You can also turn to oatmeal. It’s not just for breakfast, and instant oatmeal with a little honey and cinnamon can be a delicious afternoon snack. It’s filling and healthy, and that’s exactly what we’re all looking for!

And if oatmeal isn’t your thing, you can always try nuts and dried fruits. Nuts like almonds have many proteins in them, which is good for your body. You can also eat a combination of dried fruits and nuts for a sweet and yet healthy mid-afternoon snack.

If you’re trying to lose weight

There are a lot of healthy snacks for weight loss, and here are some of the best, that combine healthy and delicious, just the way we life them!

An apple is always the way to go (or any fruit really), they are a good source of vitamins and natural sugar. For a dose of protein, think about adding some peanut butter to that.

Another alternative is going for canned tuna and crackers, that way, you get your daily dose of Omega 3 and lean proteins without breaking your wallet.

If you love fresh food, think about making yourself a red fruits smoothie. A few strawberries, berries, cherries, a Greek yogurt, some honey, mix everything, and enjoy your snack.

Here are a few more snacks ideas for work.

Some healthy snack ideas for children

Learning to eat healthy starts from childhood, and if your kids are used to moderation in food, they will grow up with the same principles as you when it comes to food, which is why we’re sharing those healthy snacks ideas with you.

If your children don’t like fruits and vegetables, try baking them in a cake or a gratin. They will never know they’re eating those veggies they hate. It’s a good way to combine healthy and delicious food for a smart afternoon snack.

If it’s hot, and your kids are not into yogurt, try making yogurt popsicles by freezing some yogurt and berries or make a smoothie using it with some fruits and granola. They will crazy for it, that’s for sure!

We all know that kids love chips, and the greasier they are, the better. An alternative to this is sweet potato chips that can be baked in the oven. Not only are they delicious, they’re also packed with vitamins!

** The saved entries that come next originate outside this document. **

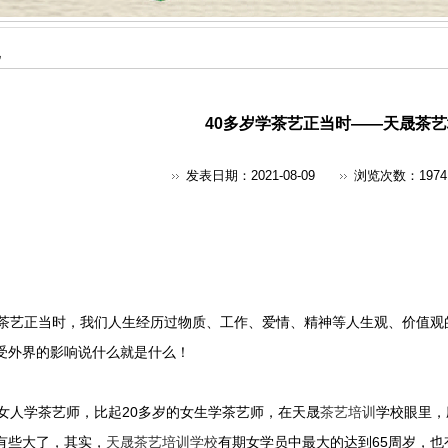
地
40多岁学茶艺正当时——天晟茶
发表日期：2021-08-09
浏览次数：
1974
学茶艺正当时，我们人生经历过物质、工作、爱情、精神等人生观、价值
受外界的影响说什么就是什么！
的女人学茶艺师，比起20多岁的女生学茶艺师，在天晟
茶艺培训
学校眼里，
有些大了，其实，
天晟茶艺培训学校
有期女学员中最大的达到65周岁，也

For more children friendly snacks, click here.

What about diabetic people?

Worry not, even if you suffer from diabetes, you can still get your mid-day snack without worrying about your health. Here are some easy to make, healthy snacks that you can eat at work or during breaks at school:

Try microwave popcorn, not only is it a great source of fiber, it’s also an alternative to sweet and rich snacks that you are not allowed to eat. You can also add some paprika on it for the taste; it will fill you up for the rest of the afternoon!

You can also grab some grapes and cheese, the combination of sweet and savory is delicious and you’ll get your daily dose of proteins and calcium!

If you’re feeling hunger strike during the afternoon, try some freshly cut vegetables with a yogurt dip, for a good doze of enzymes, minerals, proteins, and vitamins!

For more snacks, check out this list.


Just -30-minutes-a-day-of-walking

You should never forget that eating healthy is not a diet, it’s a way of living. And if you want your body to thank you, try combining it with daily exercise. Just 30 minutes a day of walking, running, or cardio exercise can do wonders.

Another idea to eat more healthily is to keep a journal that tracks everything you eat during the day, this way, you’ll know when to balance your intake of proteins, when to eat less during diner (because you’ve had two pieces of cake during the day), or which kind of food you’re lacking and should try to add to your diet.

Do not forget that eating healthily should never be the means to an end for you, but a way of living life to the most and keeping your body and brains healthy.

A combination of this kind of diet, exercise, and some meditation will not only lower the lever of stress in your life, but will also help you cope with whatever emotional difficulties you might go through later, since food can greatly influence our mood and make it easier for us to deal with life.